Feedback and memories

At the end of an investigation, let Bits AI SRE know whether the conclusion it made was correct.

An investigation conclusion with buttons to rate the conclusion helpful or unhelpful highlighted

If the conclusion was inaccurate, provide Bits AI SRE with the correct root cause, highlighting what it missed, and explaining what it should do differently next time.
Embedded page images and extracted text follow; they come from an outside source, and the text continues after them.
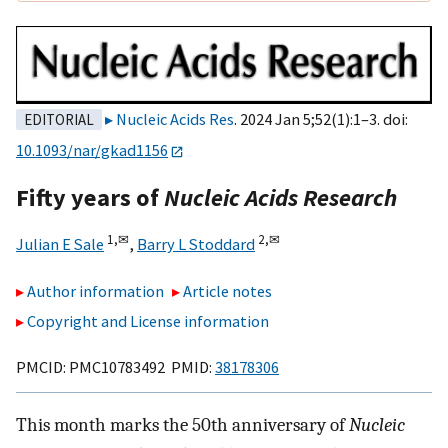
Nucleic Acids Res
. 2024 Jan 5;52(1):1–3. doi:
EDITORIAL
10.1093/nar/gkad1156
Fifty years of
Nucleic Acids Research
1,
✉
2,
✉
Julian E Sale
,
Barry L Stoddard
Author information
Article notes
Copyright and License information
PMCID: PMC10783492 PMID:
38178306
This month marks the 50th anniversary of
Nucleic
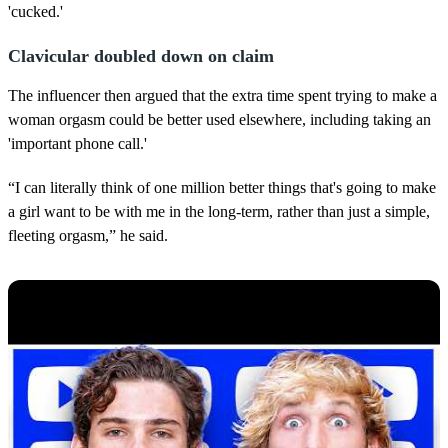
'cucked.'
Clavicular doubled down on claim
The influencer then argued that the extra time spent trying to make a
woman orgasm could be better used elsewhere, including taking an
'important phone call.'
“I can literally think of one million better things that's going to make
a girl want to be with me in the long-term, rather than just a simple,
fleeting orgasm,” he said.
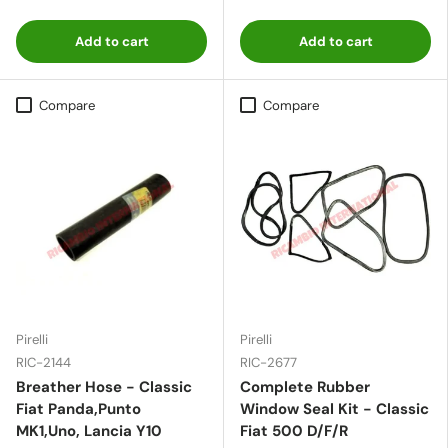
Add to cart
Add to cart
Compare
Compare
Pirelli
Pirelli
RIC-2144
RIC-2677
Breather Hose - Classic
Complete Rubber
Fiat Panda,Punto
Window Seal Kit - Classic
MK1,Uno, Lancia Y10
Fiat 500 D/F/R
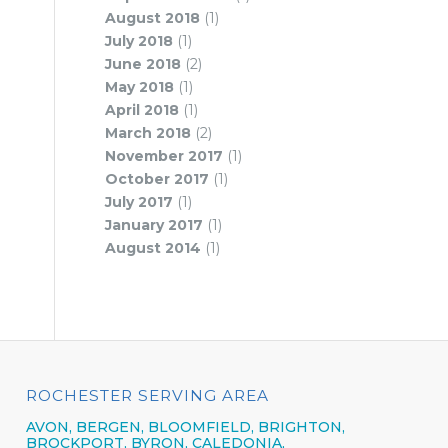
August 2018
(1)
July 2018
(1)
June 2018
(2)
May 2018
(1)
April 2018
(1)
March 2018
(2)
November 2017
(1)
October 2017
(1)
July 2017
(1)
January 2017
(1)
August 2014
(1)
ROCHESTER SERVING AREA
AVON,
BERGEN,
BLOOMFIELD,
BRIGHTON,
BROCKPORT,
BYRON,
CALEDONIA,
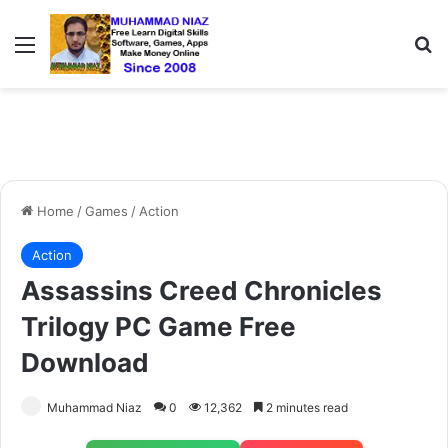
Menu
S
Home
/
Games
/
Action
Action
Assassins Creed Chronicles
Trilogy PC Game Free
Download
Muhammad Niaz
0
12,362
2 minutes read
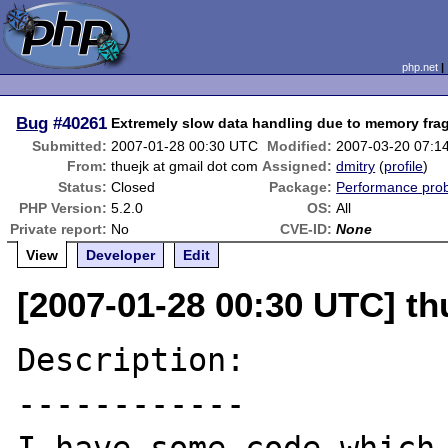
php.net
Bug
#40261
Extremely slow data handling due to memory fra
Submitted:
2007-01-28 00:30 UTC
Modified:
2007-03-20 07:1
From:
thuejk at gmail dot com
Assigned:
dmitry
(
profile
)
Status:
Closed
Package:
Performance pro
PHP Version:
5.2.0
OS:
All
Private report:
No
CVE-ID:
None
View
Developer
Edit
[2007-01-28 00:30 UTC] th
Description:

------------
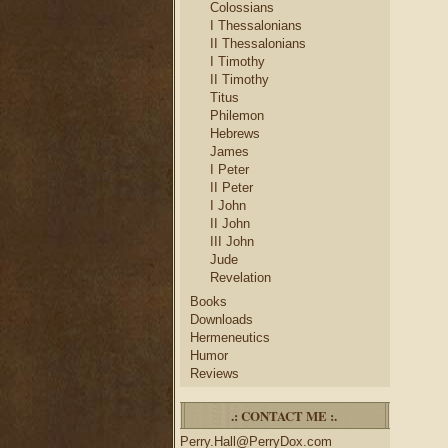
Colossians
I Thessalonians
II Thessalonians
I Timothy
II Timothy
Titus
Philemon
Hebrews
James
I Peter
II Peter
I John
II John
III John
Jude
Revelation
Books
Downloads
Hermeneutics
Humor
Reviews
.: CONTACT ME :.
Perry.Hall@PerryDox.com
Ensure your feedback:

  • Identifies the actual root cause (not just observed effects or symptoms)
  • Specifies relevant services, components, or metrics
  • Includes telemetry links that point to the root cause

Example high-quality root cause feedback: “High memory usage in auth-service pod due to memory leak in session cache, causing OOM kills every 2 hours starting at 2025-11-15 14:30 UTC. This is evidenced by https://app.datadoghq.com/logs?<rest_of_link>

Every piece of feedback you provide creates a memory. Bits AI SRE dynamically selects which memories to use in future investigations to improve its performance. It applies past corrections in similar contexts, reuses effective queries, and refines how it prioritizes investigative steps. Over time, this enables Bits AI SRE to adapt to your environment, becoming more accurate and efficient with each investigation.

To manage memories, including viewing and deleting them, navigate to the Memories column of the Monitor Management page.